Technology that was originally developed for finding and identifying stars billions of miles away is now being put to use a little closer to home.
When Serge Wich, a conservationist at Liverpool’s John Moores University, wanted to speed up the identification and cataloguing of wild animal populations, visiting the university’s astronomy department probably wasn’t high on his list of priorities.
However, as it turns out, a collaboration between the different scientific branches has resulted in an infrared drone system that allows researchers to quickly and easily locate, identify and log animals roaming in the wild – whether they’re obscured by vegetation or not.
The idea of combining infrared cameras with drones is not particularly new – they’ve previously been used in climate protection efforts and even to count migrating whales – and Wich himself had previously been working with such technologies in wildlife tracking trials in the UK. Although he was able to spot animals quickly, there was still the issue of how to identify the creature from great heights. Luckily, Wich did not need to look far to find an answer to his problem.
When lamenting this issue over the garden fence to his neighbour, and fellow John Moore’s University researcher, Dr. Steve Longmore, Wich was surprised to discover his astrophysicist friend had a potential solution in mind. Dr Longmore explained a colleague of his had been using similar infrared systems to find and identify stars in the solar systems, suggesting such a system could also be applied to terrestrial concerns.
Armed with this advice, Wich met another John Moore’s researcher, Dr Claire Burke, who had been working with software and technology used to identify distant stars via their unique infrared signature. Dr Burke was able to adjust the machine learning software to also identify animals via the same process, meaning the technology can rapidly idenfity and catalogue any wildlife spotted. After revealing the project at the annual European Astronomical Society, Dr Burke told the BBC:
“When we look at animals in the thermal infrared, we’re looking at their body heat and they glow in the footage. That glow is very similar to the way that stars and galaxies in space glow. So we can apply techniques and software used in astronomy for decades to automatically detect and measure this glow.”
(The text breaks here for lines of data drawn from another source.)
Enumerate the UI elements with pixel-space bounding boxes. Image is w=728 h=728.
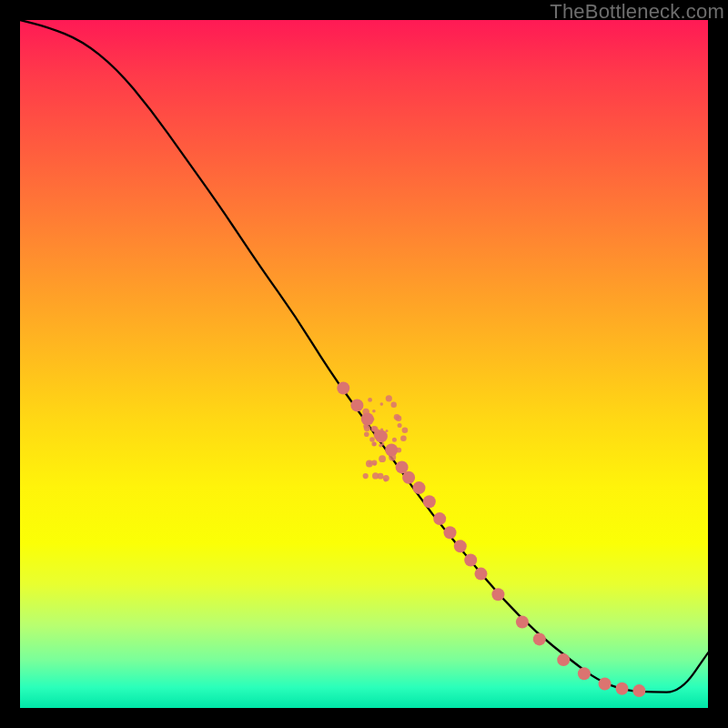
data-point	[491, 588, 504, 601]
noise-dot	[372, 472, 379, 479]
data-point	[444, 526, 457, 539]
noise-dot	[368, 398, 372, 402]
noise-dot	[392, 438, 397, 442]
data-point	[475, 568, 488, 581]
noise-dot	[363, 473, 369, 479]
noise-dot	[386, 430, 389, 432]
noise-dot	[363, 424, 368, 429]
noise-dot	[389, 454, 396, 461]
noise-dot	[374, 432, 380, 439]
data-point	[616, 682, 629, 695]
noise-dot	[400, 435, 407, 441]
noise-dot	[373, 462, 377, 466]
noise-dot	[362, 409, 369, 416]
data-point	[464, 554, 477, 567]
noise-dot	[379, 455, 386, 462]
data-point	[578, 667, 591, 680]
data-point	[599, 678, 612, 691]
noise-dot	[396, 416, 402, 422]
noise-dot	[383, 475, 389, 481]
data-point	[423, 495, 436, 508]
noise-dot	[402, 427, 409, 433]
plot-area	[20, 20, 708, 708]
noise-dot	[366, 460, 373, 468]
chart-frame: TheBottleneck.com	[0, 0, 728, 728]
noise-dot	[381, 442, 384, 445]
noise-dot	[380, 428, 383, 430]
data-point	[413, 481, 426, 494]
noise-dot	[372, 410, 376, 413]
noise-dot	[398, 423, 402, 428]
noise-dot	[364, 431, 369, 437]
noise-dot	[386, 395, 392, 401]
noise-dot	[371, 441, 376, 446]
noise-dot	[371, 418, 375, 421]
data-point	[402, 471, 415, 484]
noise-dot	[369, 437, 375, 442]
noise-dot	[380, 402, 384, 406]
curve-path	[20, 20, 708, 693]
data-point	[557, 653, 570, 666]
data-point	[516, 616, 529, 629]
data-point	[632, 684, 645, 697]
chart-svg	[20, 20, 708, 708]
data-point	[454, 540, 467, 552]
data-point	[337, 382, 349, 395]
noise-dot	[391, 402, 397, 408]
data-point	[433, 512, 446, 525]
watermark-text: TheBottleneck.com	[550, 0, 724, 24]
data-point	[533, 632, 546, 645]
noise-dot	[396, 448, 401, 453]
data-point	[350, 399, 363, 411]
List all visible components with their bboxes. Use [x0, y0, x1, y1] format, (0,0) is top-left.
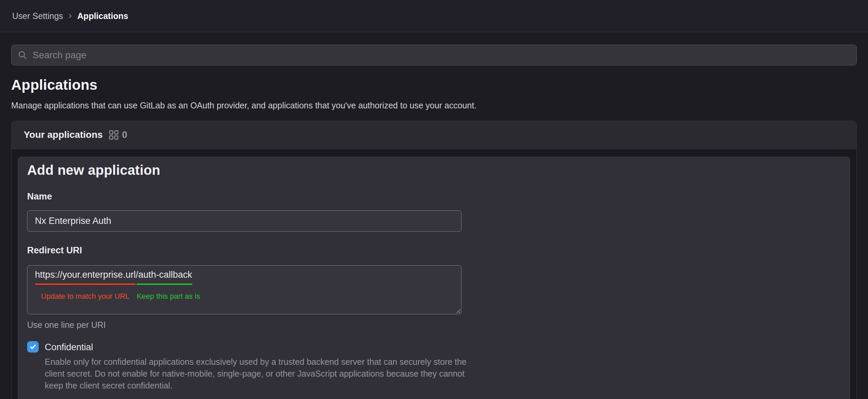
redirect-uri-value: https://your.enterprise.url Update to ma…: [35, 270, 454, 285]
applications-panel: Your applications 0 Add new application …: [11, 121, 857, 399]
confidential-help-text: Enable only for confidential application…: [45, 356, 471, 392]
breadcrumb-current-applications: Applications: [77, 11, 128, 21]
search-bar: [11, 45, 857, 65]
chevron-right-icon: ›: [68, 10, 72, 20]
redirect-uri-textarea[interactable]: https://your.enterprise.url Update to ma…: [27, 265, 461, 314]
applications-grid-icon: [109, 130, 119, 140]
add-application-card: Add new application Name Redirect URI ht…: [18, 157, 850, 399]
confidential-checkbox[interactable]: [27, 341, 39, 353]
url-host-text: https://your.enterprise.url: [35, 270, 136, 284]
url-segment-host: https://your.enterprise.url Update to ma…: [35, 270, 136, 285]
textarea-resize-handle[interactable]: [455, 308, 460, 313]
checkmark-icon: [29, 343, 37, 351]
main-content: Applications Manage applications that ca…: [0, 32, 868, 399]
breadcrumb-link-user-settings[interactable]: User Settings: [12, 11, 63, 21]
page-description: Manage applications that can use GitLab …: [11, 101, 857, 110]
red-underline: [35, 284, 136, 285]
green-underline: [137, 284, 192, 285]
page-title: Applications: [11, 77, 857, 93]
confidential-row: Confidential: [27, 341, 841, 353]
red-annotation: Update to match your URL: [41, 292, 129, 301]
add-application-title: Add new application: [27, 163, 841, 178]
panel-title: Your applications: [24, 129, 103, 140]
redirect-uri-label: Redirect URI: [27, 245, 841, 256]
breadcrumb: User Settings › Applications: [0, 0, 868, 32]
search-input[interactable]: [11, 45, 857, 65]
name-input[interactable]: [27, 210, 461, 232]
uri-help-text: Use one line per URI: [27, 320, 841, 330]
confidential-label[interactable]: Confidential: [45, 341, 93, 353]
applications-panel-header: Your applications 0: [12, 121, 856, 149]
applications-count-badge: 0: [122, 129, 127, 140]
url-path-text: /auth-callback: [136, 270, 192, 284]
url-segment-path: /auth-callback Keep this part as is: [136, 270, 192, 285]
name-label: Name: [27, 191, 841, 202]
green-annotation: Keep this part as is: [137, 292, 200, 301]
What’s more, the heat signature of an animal can also reveal hidden and useful information. For example, if an animal is wounded or injured, that area of its body will glow hotter, meanwhile an animal which is sick might also have a different heat profile to a healthy member of the same species. This method has huge advantages over the previous, more analogue, approaches which often relied on spending extended periods in the field or sifting through thousands of photos snapped by camera traps. Although AI learning machines are helping with the second method, Wich and Burke’s system can survey dozens of square kilometres in a single drone flight, saving huge amounts of time, labour and money in the process. This means the data can be put to more immediately and timely use in the fight against poaching and animal extinction.
So far, the field trials of the project has yielded promising results. In one search for the criticially endangered Riverine rabbit in South Africa, the team managed five sightings. An impressive haul when you consider there have been less than 1,000 recorded sightings of the rabbit in total, and there are possibly less than 500 adults currently alive in the wild.